▶ **Try it**:
Copy word for word the lines of the records below, beginning at the one with "eventuale ulteriore chiarimento" and finishing at the one with "Encontre facilmente os nossos", ends included, but none of the pictures.
--- Records to process ---
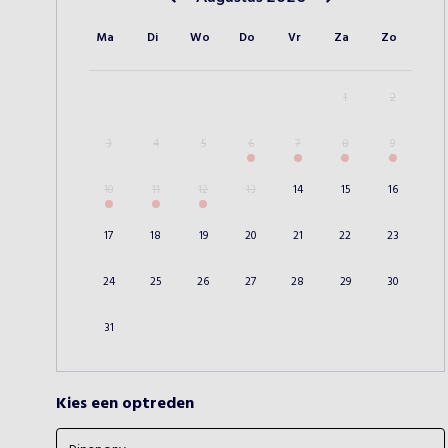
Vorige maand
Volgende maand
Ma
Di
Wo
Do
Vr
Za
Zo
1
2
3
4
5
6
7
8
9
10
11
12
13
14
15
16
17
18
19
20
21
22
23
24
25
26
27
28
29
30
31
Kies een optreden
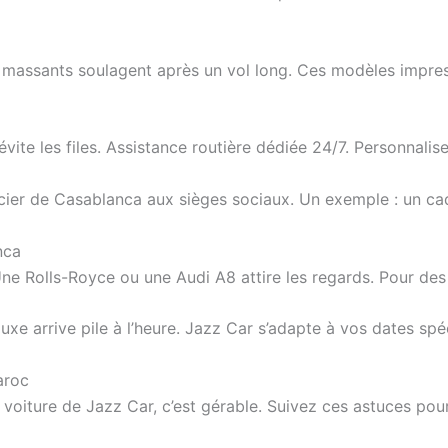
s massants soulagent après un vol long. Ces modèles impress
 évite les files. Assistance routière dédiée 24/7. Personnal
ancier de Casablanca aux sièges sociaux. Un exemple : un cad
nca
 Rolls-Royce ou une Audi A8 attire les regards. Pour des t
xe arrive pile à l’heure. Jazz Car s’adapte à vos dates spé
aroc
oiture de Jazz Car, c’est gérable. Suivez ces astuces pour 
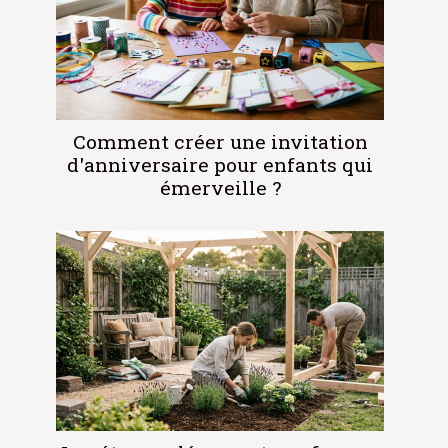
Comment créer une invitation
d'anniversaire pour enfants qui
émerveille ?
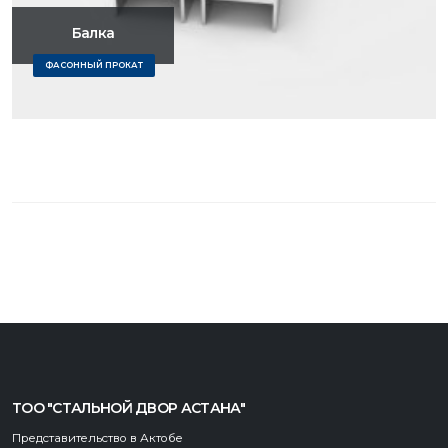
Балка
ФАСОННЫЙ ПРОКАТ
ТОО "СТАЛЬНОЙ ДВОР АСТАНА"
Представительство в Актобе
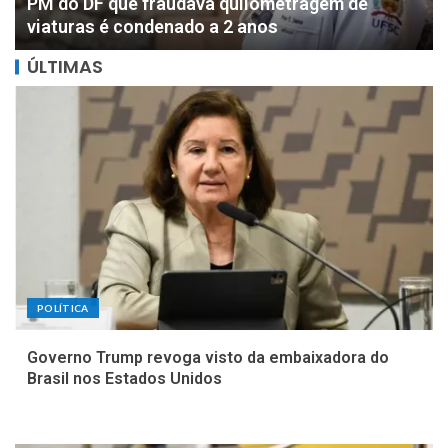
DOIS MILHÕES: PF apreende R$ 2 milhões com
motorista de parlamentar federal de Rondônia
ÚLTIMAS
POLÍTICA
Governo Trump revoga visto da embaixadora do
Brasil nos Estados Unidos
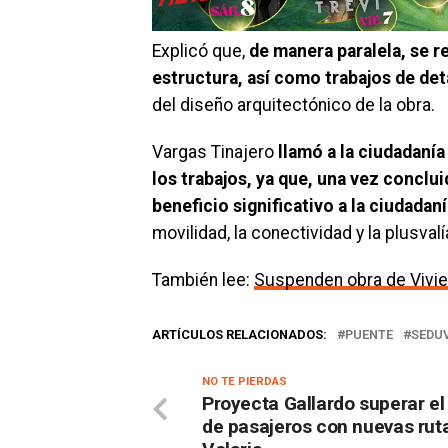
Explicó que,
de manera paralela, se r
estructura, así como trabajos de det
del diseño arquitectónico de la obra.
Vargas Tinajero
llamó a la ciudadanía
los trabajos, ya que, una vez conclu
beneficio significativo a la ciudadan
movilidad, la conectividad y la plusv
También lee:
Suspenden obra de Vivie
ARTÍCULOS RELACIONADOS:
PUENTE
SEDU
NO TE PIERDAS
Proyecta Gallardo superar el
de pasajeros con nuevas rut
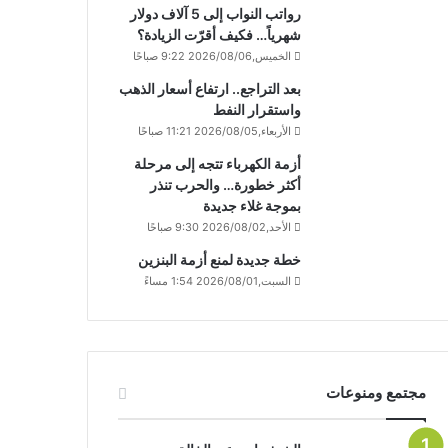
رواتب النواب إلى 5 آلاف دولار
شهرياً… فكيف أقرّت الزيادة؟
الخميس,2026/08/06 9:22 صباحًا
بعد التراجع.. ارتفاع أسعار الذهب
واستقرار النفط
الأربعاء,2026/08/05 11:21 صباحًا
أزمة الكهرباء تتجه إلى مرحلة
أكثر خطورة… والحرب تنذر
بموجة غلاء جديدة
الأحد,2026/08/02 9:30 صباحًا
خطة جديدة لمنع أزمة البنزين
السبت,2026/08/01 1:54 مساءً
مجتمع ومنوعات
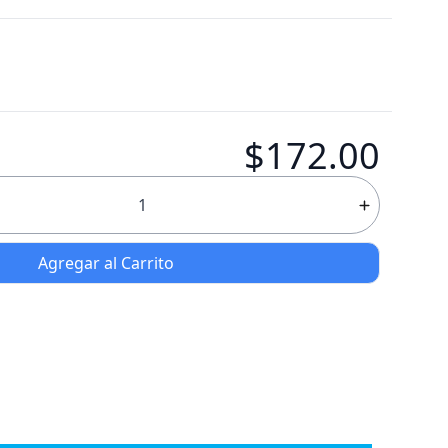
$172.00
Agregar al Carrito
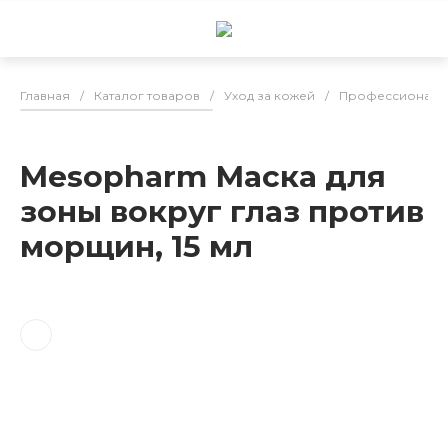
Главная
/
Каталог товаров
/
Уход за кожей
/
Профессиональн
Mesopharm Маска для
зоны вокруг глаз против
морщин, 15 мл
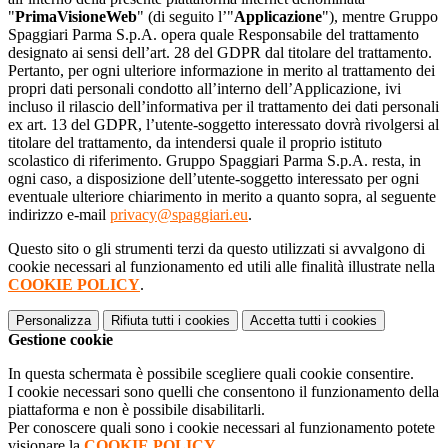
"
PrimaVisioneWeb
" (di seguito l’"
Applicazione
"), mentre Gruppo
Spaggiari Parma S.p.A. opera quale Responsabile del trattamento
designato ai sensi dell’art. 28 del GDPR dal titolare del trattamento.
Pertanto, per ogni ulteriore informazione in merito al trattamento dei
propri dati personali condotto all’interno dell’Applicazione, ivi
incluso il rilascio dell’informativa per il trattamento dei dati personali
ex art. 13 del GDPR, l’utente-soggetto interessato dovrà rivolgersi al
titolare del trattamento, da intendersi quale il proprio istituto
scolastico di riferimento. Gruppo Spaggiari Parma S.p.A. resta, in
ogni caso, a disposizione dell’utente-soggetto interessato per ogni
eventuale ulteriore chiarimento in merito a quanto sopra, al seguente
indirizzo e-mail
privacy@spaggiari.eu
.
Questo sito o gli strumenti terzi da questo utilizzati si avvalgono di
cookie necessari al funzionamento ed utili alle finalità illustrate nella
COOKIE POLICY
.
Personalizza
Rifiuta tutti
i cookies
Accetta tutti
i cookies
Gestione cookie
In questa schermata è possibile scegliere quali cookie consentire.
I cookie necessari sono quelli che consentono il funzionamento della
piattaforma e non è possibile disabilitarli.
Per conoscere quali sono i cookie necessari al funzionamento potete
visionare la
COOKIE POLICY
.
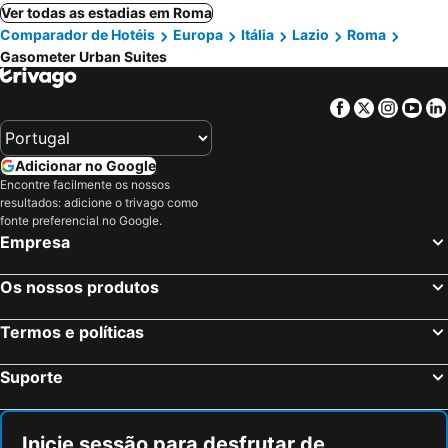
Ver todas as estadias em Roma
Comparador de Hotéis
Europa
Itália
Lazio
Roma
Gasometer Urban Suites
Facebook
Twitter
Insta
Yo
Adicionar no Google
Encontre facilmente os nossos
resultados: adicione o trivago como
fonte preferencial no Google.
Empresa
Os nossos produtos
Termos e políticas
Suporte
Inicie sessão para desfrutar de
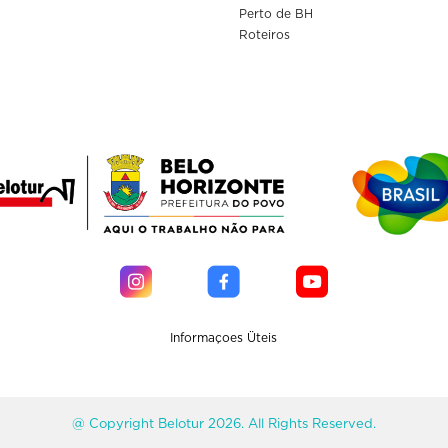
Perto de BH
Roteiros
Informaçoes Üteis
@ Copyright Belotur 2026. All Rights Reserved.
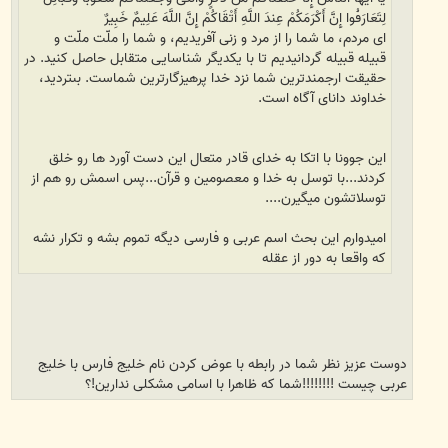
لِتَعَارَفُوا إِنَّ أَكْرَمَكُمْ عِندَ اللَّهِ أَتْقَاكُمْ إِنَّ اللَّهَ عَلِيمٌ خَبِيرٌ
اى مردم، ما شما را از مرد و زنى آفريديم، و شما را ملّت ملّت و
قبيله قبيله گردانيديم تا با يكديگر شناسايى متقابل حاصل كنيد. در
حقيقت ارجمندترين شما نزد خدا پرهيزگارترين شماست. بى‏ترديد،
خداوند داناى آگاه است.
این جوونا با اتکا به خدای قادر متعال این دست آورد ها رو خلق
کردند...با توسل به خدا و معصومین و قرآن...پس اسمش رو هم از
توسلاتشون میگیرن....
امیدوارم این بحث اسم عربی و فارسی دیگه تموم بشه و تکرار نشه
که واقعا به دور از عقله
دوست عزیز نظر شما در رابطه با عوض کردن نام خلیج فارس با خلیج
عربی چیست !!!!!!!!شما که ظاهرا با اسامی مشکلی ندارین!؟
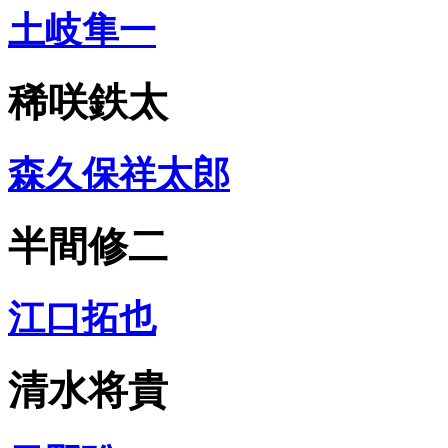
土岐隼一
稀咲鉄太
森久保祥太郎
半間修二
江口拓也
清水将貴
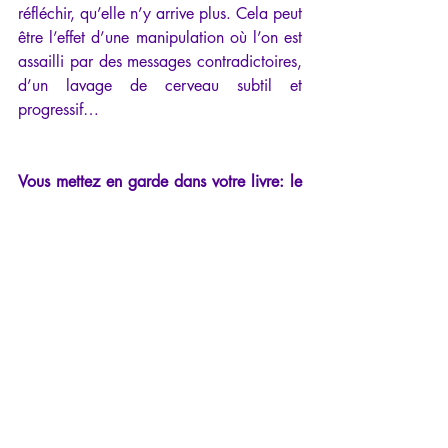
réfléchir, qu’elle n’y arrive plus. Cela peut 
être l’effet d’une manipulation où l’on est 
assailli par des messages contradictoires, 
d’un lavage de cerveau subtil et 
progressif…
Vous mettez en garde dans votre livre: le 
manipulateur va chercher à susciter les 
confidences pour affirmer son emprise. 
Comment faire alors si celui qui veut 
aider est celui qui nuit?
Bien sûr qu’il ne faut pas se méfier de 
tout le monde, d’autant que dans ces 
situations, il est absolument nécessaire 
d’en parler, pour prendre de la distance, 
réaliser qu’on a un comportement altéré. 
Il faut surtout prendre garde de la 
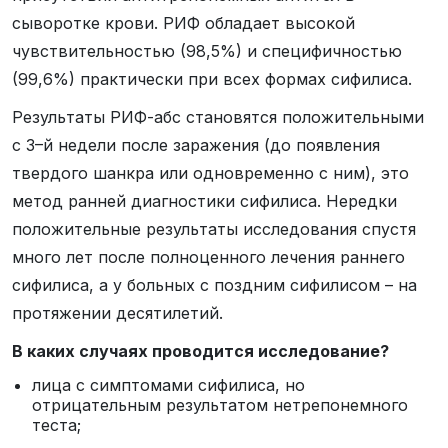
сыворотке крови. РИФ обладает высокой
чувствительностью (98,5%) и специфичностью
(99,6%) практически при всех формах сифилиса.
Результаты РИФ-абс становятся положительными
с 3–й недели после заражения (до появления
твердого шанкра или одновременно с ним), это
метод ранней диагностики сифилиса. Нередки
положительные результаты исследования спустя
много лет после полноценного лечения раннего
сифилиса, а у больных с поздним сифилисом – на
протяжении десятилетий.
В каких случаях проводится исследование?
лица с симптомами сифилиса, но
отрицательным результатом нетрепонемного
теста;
---
▶ **Result of this task**:
eventuale ulteriore chiarimento in merito a quanto sopra, al seguente
indirizzo e-mail
privacy@spaggiari.eu
.
Questo sito o gli strumenti terzi da questo utilizzati si avvalgono di
cookie necessari al funzionamento ed utili alle finalità illustrate nella
COOKIE POLICY
.
Personalizza
Rifiuta tutti
i cookies
Accetta tutti
i cookies
Gestione cookie
In questa schermata è possibile scegliere quali cookie consentire.
I cookie necessari sono quelli che consentono il funzionamento della
piattaforma e non è possibile disabilitarli.
Per conoscere quali sono i cookie necessari al funzionamento potete
visionare la
COOKIE POLICY
.
Ver todas as estadias em Roma
Comparador de Hotéis
Europa
Itália
Lazio
Roma
Gasometer Urban Suites
Facebook
Twitter
Insta
Yo
Adicionar no Google
Encontre facilmente os nossos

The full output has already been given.